--- SOURCE MATERIAL Enclosed Below ---

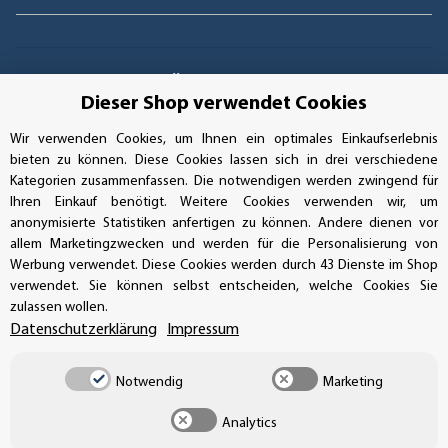
GEPRÜFTE LEISTUNG
Dieser Shop verwendet Cookies
Wir verwenden Cookies, um Ihnen ein optimales Einkaufserlebnis
bieten zu können. Diese Cookies lassen sich in drei verschiedene
AUFKLEBERDEALER STORE
Kategorien zusammenfassen. Die notwendigen werden zwingend für
Ihren Einkauf benötigt. Weitere Cookies verwenden wir, um
anonymisierte Statistiken anfertigen zu können. Andere dienen vor
Handwerkerring 1, D-39326 Wolmirstedt
allem Marketingzwecken und werden für die Personalisierung von
Werbung verwendet. Diese Cookies werden durch 43 Dienste im Shop
Bestellungen/Support: +49 (0)39-201-28-98-10
verwendet. Sie können selbst entscheiden, welche Cookies Sie
zulassen wollen.
Buchhaltung: +49 (0)39-201-28-98-17
Datenschutzerklärung
Impressum
info@aufkleberdealer.de
Notwendig
Marketing
UNSER AFFILIATE-PROGRAMM
Analytics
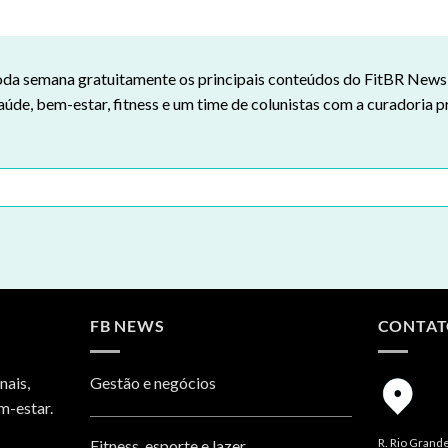
da semana gratuitamente os principais conteúdos do FitBR News n
aúde, bem-estar, fitness e um time de colunistas com a curadoria p
FB NEWS
CONTA
nais,
Gestão e negócios
m-estar.
R. Rio Grande
Fitness, esporte e lazer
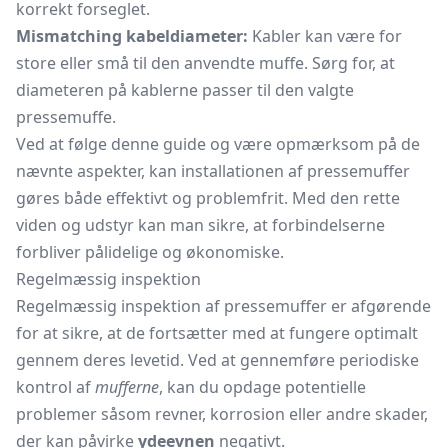
korrekt forseglet.
Mismatching kabeldiameter:
Kabler kan være for
store eller små til den anvendte muffe. Sørg for, at
diameteren på kablerne passer til den valgte
pressemuffe.
Ved at følge denne guide og være opmærksom på de
nævnte aspekter, kan installationen af pressemuffer
gøres både effektivt og problemfrit. Med den rette
viden og udstyr kan man sikre, at forbindelserne
forbliver pålidelige og økonomiske.
Regelmæssig inspektion
Regelmæssig inspektion af pressemuffer er afgørende
for at sikre, at de fortsætter med at fungere optimalt
gennem deres levetid. Ved at gennemføre periodiske
kontrol af
mufferne
, kan du opdage potentielle
problemer såsom revner, korrosion eller andre skader,
der kan påvirke
ydeevnen
negativt.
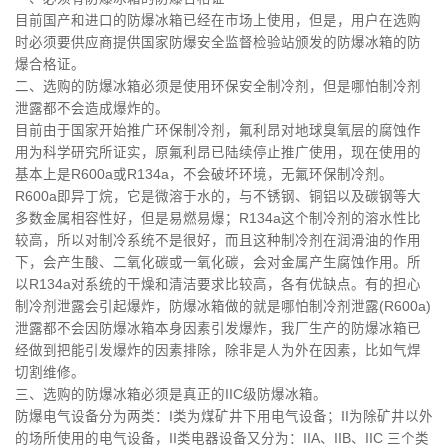
目前国产和进口的防爆冰箱已经在市场上使用，但是，用户在选购
时必须要供应商提供国家防爆安全监督检验站颁发的防爆冰箱的防
爆合格证。
二、选购的防爆冰箱必须是使用环保安全制冷剂，但是哪怕制冷剂
泄露都不会造成爆炸的。
目前由于国家开始推广环保制冷剂，氟利昂对地球臭氧层的腐蚀作
用为科学研究所证实，原氟利昂已陆续停止推广使用，现在使用的
基本上是R600a或R134a，不会破坏环境，无氟环保制冷剂。
R600a即异丁烷，它是微溶于水的，与不锈钢、铜铝以及碳钢等大
多数金属相容性好，但是易燃易爆；R134a这个制冷剂的溶水性比
较高，所以对制冷系统不是很好，而且这种制冷剂在润滑油的作用
下，会产生酸、二氧化碳或一氧化碳，会对金属产生腐蚀作用。所
以R134a对系统的干燥和清洁要求比较高，各有优缺点。有的担心
制冷剂泄露会引起爆炸，防爆冰箱做的就是哪怕制冷剂泄露(R600a)
泄露都不会因防爆冰箱本身因素引发爆炸，我厂生产的防爆冰箱已
经做到把能引发爆炸的因素排除，除非是人为外在因素，比如气焊
切割维修。
三、选购的防爆冰箱必须是真正的IIC级防爆冰箱。
防爆电气设备分为两类：I类为煤矿井下用电气设备；II为除矿井以外
的场所使用的电气设备，II类电器设备又分为：IIA、IIB、IIC 三个类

--- End of Enclosed SOURCE MATERIAL ---

Where does the string "Cookies" appear in the records above? Show every line that holds it.

Dieser Shop verwendet Cookies
Wir verwenden Cookies, um Ihnen ein optimales Einkaufserlebnis
bieten zu können. Diese Cookies lassen sich in drei verschiedene
Ihren Einkauf benötigt. Weitere Cookies verwenden wir, um
Werbung verwendet. Diese Cookies werden durch 43 Dienste im Shop
verwendet. Sie können selbst entscheiden, welche Cookies Sie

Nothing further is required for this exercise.